Task details: Of all the lines in the records below, copy only those that contain the string "Great".

Entries taken from a collection

▼

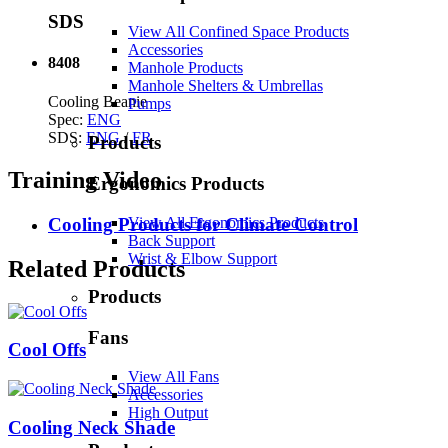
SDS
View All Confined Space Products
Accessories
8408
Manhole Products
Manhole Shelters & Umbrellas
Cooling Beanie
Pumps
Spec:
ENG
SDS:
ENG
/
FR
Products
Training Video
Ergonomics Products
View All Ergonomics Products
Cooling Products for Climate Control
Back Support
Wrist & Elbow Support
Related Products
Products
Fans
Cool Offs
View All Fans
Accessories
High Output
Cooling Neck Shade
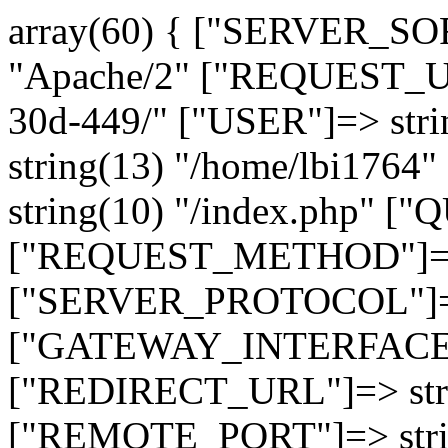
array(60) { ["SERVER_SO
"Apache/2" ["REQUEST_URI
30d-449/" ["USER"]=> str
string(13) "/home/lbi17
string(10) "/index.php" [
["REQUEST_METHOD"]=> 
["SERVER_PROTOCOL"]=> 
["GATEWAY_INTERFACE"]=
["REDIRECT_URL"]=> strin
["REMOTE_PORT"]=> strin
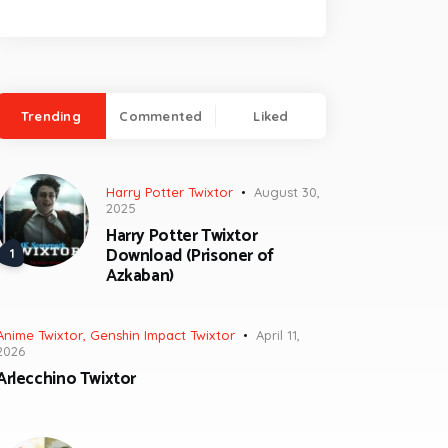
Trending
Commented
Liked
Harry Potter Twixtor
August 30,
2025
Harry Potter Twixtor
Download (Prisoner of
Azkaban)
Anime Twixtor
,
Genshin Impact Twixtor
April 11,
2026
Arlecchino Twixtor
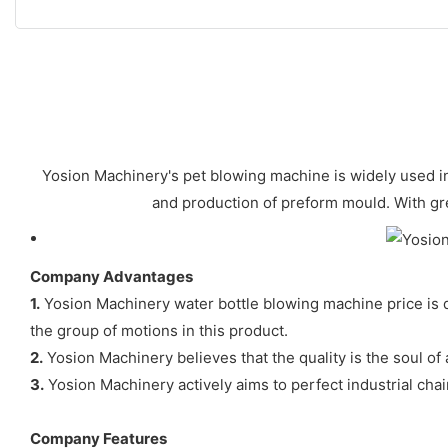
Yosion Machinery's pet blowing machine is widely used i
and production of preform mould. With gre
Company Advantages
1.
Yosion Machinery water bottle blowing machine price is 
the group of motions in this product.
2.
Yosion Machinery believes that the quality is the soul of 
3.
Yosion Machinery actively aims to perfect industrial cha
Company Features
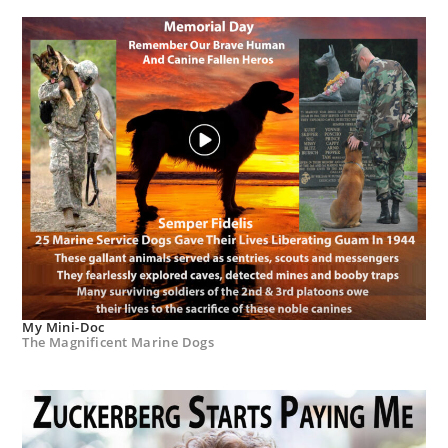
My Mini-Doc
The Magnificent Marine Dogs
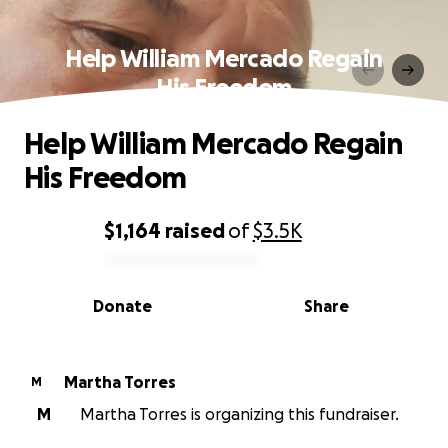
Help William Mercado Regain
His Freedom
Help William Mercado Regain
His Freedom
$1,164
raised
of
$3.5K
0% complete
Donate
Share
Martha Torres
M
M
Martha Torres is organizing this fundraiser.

▲
▼

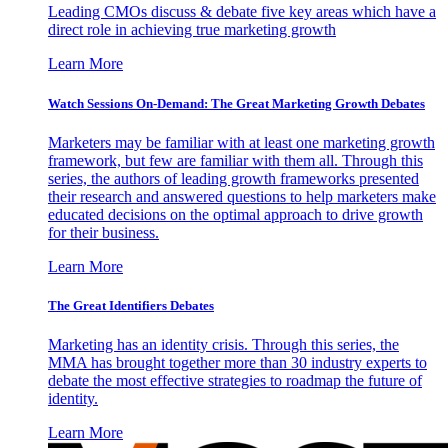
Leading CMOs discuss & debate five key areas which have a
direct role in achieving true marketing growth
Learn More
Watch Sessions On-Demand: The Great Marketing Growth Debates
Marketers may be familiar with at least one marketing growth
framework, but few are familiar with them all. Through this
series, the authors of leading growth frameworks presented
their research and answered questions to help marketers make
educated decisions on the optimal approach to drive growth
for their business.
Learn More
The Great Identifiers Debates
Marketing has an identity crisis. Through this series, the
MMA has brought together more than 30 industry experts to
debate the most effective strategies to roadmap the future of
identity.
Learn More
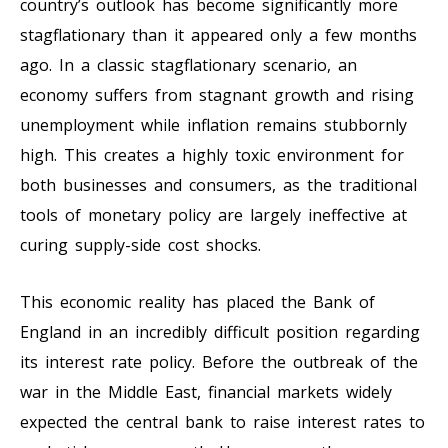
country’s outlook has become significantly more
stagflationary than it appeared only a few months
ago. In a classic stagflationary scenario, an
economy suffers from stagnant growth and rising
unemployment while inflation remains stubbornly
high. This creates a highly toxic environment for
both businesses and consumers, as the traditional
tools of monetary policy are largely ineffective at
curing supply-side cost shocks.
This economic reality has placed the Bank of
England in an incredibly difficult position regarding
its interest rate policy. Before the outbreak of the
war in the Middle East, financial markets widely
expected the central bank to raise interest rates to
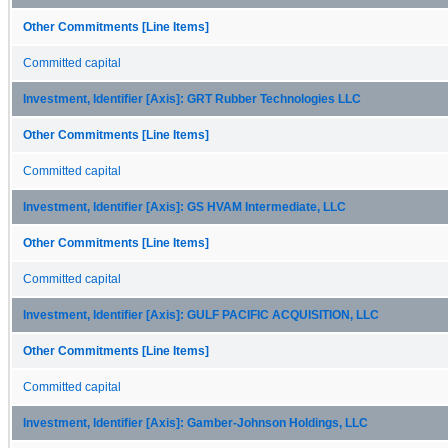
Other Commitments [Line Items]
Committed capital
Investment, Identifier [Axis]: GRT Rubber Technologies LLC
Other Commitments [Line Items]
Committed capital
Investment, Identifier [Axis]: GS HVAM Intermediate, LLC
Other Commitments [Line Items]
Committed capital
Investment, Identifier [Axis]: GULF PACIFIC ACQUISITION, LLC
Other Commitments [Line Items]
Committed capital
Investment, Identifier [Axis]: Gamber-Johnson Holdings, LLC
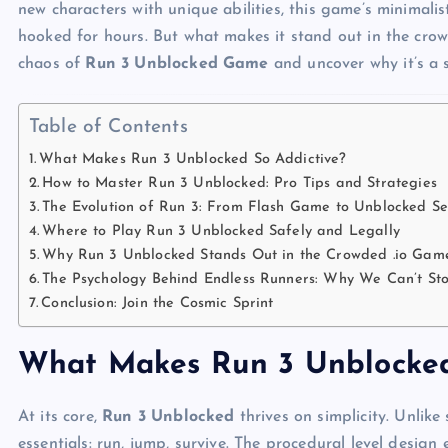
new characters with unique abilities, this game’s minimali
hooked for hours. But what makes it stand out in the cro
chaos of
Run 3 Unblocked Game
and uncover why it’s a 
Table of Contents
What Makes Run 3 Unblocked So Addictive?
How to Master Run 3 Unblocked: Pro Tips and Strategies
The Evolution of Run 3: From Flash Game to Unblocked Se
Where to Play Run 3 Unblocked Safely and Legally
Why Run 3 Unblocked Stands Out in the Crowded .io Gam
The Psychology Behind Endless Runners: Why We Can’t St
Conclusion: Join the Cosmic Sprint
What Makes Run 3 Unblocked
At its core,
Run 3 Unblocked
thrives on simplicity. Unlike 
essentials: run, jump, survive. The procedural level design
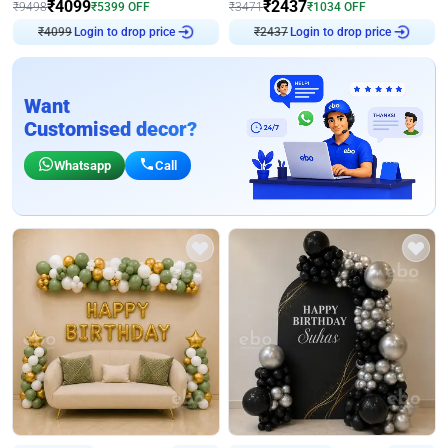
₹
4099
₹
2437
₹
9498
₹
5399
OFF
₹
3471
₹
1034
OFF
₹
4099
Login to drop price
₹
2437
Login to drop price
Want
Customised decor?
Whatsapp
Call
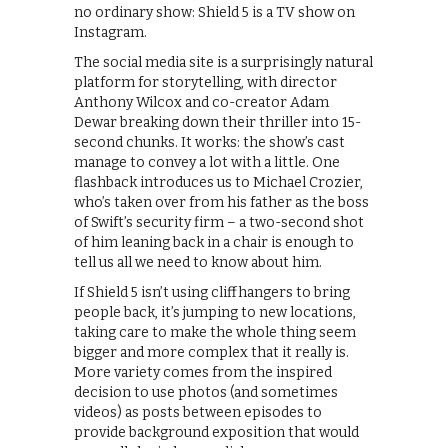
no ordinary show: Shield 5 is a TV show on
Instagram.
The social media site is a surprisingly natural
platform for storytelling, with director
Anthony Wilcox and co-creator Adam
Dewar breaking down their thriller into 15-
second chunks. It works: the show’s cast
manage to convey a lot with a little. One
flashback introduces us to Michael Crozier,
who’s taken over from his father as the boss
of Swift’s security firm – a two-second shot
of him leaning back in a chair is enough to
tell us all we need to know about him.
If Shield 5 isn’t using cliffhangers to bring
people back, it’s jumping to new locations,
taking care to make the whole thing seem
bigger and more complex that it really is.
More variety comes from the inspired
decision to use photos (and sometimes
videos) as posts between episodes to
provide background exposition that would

▲
▼

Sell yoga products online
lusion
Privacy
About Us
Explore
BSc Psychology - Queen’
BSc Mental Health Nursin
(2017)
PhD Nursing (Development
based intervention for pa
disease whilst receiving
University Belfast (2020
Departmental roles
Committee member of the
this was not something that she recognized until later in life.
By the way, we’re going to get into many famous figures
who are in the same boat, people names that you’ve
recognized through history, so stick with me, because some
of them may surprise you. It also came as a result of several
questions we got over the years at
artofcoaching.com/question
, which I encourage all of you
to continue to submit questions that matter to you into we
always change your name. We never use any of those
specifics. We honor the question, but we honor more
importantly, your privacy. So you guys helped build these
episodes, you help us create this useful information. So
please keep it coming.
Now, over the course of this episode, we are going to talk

▲

Your solution:
Watch Sessions On-Demand: The Great Marketing Growth Debates
The Great Identifiers Debates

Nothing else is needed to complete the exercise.